Emploi, mines, énergie : La Côte d’Ivoire expose sa vision industrielle à Washington
La Côte d’Ivoire met en lumière sa stratégie industrielle. Le 17 avril, à Washington, en marge des réunions de printemps de la Banque mondiale et du FMI, le ministre des Mines, du Pétrole et de l’Énergie, Mamadou Sangafowa Coulibaly, a défendu une approche pragmatique lors d’un panel de haut niveau consacré à l’industrialisation et à la création d’emplois en Afrique.
Cette intervention s’inscrit dans la continuité des discussions sur l’orpaillage artisanal, mais élargit le propos à une question centrale : comment transformer la croissance économique en emplois durables dans des économies encore dominées par les secteurs primaires.
Aux côtés de la ministre guinéenne de l’Économie, Mariama Ciré Sylla, le ministre ivoirien a partagé un diagnostic largement admis : l’industrialisation est la clé pour absorber une main-d’œuvre en forte croissance, mais elle reste freinée par des obstacles persistants. L’accès à une énergie fiable et compétitive demeure le verrou principal, auquel s’ajoutent des cadres réglementaires instables et un déficit d’intégration régionale qui limite l’émergence de véritablesv chaînes de valeur africaines.
Face à ces défis, Mamadou Sangafowa Coulibaly a présenté une stratégie méthodique : stabilisation politique et macroéconomique, investissements massifs dans les infrastructures (routes, ports, énergie), puis réformes réglementaires pour renforcer la prévisibilité et l’attractivité du cadre d’affaires. L’exemple du secteur électrique illustre cette logique : « Nous avons triplé notre capacité installée en moins de 15 ans et nous comptons à nouveau tripler la capacité actuelle dans les 15 années à venir », a-t-il affirmé.

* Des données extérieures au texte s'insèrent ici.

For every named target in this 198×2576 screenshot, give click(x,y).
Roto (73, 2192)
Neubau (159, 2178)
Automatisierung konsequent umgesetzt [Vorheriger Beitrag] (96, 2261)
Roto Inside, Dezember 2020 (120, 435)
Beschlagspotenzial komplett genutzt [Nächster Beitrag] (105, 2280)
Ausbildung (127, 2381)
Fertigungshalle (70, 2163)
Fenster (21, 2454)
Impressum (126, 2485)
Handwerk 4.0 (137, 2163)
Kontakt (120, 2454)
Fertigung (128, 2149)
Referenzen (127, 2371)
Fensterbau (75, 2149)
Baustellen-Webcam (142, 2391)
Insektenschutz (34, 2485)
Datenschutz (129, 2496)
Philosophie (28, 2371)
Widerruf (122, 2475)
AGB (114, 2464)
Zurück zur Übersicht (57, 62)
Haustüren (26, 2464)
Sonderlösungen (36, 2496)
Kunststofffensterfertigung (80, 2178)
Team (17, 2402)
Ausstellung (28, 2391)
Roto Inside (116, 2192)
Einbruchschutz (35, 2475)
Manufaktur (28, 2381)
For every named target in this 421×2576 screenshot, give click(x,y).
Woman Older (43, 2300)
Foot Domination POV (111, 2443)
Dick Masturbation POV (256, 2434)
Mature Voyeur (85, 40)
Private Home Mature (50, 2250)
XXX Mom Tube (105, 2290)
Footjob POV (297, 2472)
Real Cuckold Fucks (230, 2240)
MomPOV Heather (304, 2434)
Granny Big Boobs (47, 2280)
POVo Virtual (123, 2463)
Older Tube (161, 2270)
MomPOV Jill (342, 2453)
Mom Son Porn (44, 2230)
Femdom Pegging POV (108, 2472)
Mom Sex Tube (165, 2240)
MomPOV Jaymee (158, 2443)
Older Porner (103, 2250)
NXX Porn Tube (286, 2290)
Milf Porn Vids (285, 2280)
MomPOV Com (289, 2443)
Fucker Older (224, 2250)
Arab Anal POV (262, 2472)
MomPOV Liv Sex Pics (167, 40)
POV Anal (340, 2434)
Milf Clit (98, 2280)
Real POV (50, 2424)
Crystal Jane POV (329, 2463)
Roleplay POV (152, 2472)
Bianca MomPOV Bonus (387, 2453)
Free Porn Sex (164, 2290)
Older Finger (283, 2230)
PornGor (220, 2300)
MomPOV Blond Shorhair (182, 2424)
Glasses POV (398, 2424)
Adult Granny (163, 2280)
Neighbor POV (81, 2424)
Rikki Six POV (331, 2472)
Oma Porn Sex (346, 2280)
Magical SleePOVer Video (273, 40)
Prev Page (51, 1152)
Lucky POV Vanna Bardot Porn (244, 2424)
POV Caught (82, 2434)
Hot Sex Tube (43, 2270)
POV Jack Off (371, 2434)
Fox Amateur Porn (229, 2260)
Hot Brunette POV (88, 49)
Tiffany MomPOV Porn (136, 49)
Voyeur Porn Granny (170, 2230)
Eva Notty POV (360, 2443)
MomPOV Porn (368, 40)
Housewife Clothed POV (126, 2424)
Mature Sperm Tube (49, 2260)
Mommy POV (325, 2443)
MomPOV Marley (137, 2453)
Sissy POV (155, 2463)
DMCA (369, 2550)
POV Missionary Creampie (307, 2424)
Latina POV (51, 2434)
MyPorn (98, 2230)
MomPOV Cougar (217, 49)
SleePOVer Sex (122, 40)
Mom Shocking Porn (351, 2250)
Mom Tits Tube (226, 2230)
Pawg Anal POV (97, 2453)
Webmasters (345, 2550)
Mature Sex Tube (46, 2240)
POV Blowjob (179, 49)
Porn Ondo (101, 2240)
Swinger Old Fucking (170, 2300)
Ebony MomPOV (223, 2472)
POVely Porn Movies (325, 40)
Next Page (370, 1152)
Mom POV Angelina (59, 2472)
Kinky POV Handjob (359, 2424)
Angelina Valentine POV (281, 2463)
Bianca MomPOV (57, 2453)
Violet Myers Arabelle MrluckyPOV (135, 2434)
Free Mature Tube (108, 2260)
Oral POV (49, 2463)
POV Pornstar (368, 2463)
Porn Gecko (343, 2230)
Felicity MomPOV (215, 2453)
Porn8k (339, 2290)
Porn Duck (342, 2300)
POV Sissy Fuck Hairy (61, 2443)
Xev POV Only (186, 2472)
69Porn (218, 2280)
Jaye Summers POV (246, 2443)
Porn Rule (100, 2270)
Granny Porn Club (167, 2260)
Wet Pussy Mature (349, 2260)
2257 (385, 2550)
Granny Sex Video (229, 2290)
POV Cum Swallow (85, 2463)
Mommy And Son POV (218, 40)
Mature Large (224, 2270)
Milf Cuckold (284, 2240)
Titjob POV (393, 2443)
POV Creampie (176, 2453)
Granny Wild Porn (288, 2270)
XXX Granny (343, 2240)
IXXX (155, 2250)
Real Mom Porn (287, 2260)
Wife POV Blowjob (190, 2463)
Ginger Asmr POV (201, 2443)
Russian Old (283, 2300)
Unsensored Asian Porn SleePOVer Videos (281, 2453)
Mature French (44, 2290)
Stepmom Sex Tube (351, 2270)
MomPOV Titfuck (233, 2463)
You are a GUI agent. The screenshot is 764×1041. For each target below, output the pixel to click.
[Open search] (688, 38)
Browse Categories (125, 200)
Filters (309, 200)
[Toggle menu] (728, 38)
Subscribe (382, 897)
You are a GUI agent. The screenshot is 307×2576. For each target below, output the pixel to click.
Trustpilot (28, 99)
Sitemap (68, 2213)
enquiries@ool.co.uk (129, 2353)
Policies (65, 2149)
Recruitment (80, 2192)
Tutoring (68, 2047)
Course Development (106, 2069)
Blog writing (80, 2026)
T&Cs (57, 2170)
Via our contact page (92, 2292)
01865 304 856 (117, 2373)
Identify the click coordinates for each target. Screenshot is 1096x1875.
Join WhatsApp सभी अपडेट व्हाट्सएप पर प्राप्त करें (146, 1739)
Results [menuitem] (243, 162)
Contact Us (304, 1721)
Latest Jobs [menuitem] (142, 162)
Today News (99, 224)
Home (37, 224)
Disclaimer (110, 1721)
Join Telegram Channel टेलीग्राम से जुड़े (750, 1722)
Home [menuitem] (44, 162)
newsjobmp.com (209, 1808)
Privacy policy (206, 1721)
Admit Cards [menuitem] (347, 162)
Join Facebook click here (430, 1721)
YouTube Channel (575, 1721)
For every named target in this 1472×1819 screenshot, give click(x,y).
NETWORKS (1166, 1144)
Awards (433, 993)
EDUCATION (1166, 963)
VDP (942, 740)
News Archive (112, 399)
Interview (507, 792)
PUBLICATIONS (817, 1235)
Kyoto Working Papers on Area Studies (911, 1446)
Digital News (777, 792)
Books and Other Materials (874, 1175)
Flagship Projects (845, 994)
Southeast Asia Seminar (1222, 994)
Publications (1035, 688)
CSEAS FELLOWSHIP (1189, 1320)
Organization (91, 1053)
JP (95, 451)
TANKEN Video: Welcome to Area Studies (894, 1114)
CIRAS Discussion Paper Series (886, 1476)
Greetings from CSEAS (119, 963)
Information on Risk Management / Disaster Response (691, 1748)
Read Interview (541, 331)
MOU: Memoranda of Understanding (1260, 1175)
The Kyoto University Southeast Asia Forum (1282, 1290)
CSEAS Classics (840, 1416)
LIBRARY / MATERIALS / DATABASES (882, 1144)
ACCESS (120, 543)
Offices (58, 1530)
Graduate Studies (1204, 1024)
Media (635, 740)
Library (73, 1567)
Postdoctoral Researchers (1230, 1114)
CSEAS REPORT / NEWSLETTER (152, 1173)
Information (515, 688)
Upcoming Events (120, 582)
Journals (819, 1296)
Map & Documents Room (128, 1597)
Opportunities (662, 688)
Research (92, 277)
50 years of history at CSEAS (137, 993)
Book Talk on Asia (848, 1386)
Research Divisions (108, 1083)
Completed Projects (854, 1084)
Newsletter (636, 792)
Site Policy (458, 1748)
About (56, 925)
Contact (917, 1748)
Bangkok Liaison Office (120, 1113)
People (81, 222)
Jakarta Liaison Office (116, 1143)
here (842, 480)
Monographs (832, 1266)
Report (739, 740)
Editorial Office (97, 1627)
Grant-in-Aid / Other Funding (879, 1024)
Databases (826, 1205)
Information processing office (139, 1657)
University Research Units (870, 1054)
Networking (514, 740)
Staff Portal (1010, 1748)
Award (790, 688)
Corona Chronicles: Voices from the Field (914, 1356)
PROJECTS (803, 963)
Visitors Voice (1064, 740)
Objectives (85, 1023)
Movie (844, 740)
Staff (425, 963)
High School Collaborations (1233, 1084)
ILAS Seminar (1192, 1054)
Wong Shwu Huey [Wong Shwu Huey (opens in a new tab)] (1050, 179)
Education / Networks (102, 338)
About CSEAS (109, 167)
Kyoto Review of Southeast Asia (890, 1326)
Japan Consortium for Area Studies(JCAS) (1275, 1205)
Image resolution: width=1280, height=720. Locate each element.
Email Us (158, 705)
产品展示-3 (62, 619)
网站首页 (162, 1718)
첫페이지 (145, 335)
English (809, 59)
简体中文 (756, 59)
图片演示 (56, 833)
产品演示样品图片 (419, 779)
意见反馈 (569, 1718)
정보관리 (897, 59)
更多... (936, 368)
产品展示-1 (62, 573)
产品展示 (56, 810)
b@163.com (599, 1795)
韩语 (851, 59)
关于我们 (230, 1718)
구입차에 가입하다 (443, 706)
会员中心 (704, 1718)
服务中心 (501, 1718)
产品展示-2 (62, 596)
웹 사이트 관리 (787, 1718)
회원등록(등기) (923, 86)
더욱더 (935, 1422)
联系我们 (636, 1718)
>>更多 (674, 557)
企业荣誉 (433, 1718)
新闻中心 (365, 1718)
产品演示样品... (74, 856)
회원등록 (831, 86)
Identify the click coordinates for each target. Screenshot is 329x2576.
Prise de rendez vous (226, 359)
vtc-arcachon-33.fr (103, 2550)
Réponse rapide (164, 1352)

Le ministre a également insisté sur le rôle du secteur minier comme relais stratégique. Au-delà des emplois directs, souvent qualifiés, l’activité extractive génère un tissu dense d’emplois indirects via les services connexes et les exigences de contenu local. Ce potentiel concerne aussi bien l’exploitation artisanale que les opérations industrielles, offrant une réponse immédiate à l’urgence de l’emploi.
Enfin, Sangafowa Coulibaly a rappelé que l’industrialisation ne peut réussir sans un investissement massif dans le capital humain. La disponibilité d’une main-d’œuvre qualifiée devient un facteur décisif pour attirer les investisseurs. L’intégration régionale est également un enjeu majeur : seule une dynamique collective permettra de créer des chaînes de valeur capables de rivaliser à l’échelle mondiale.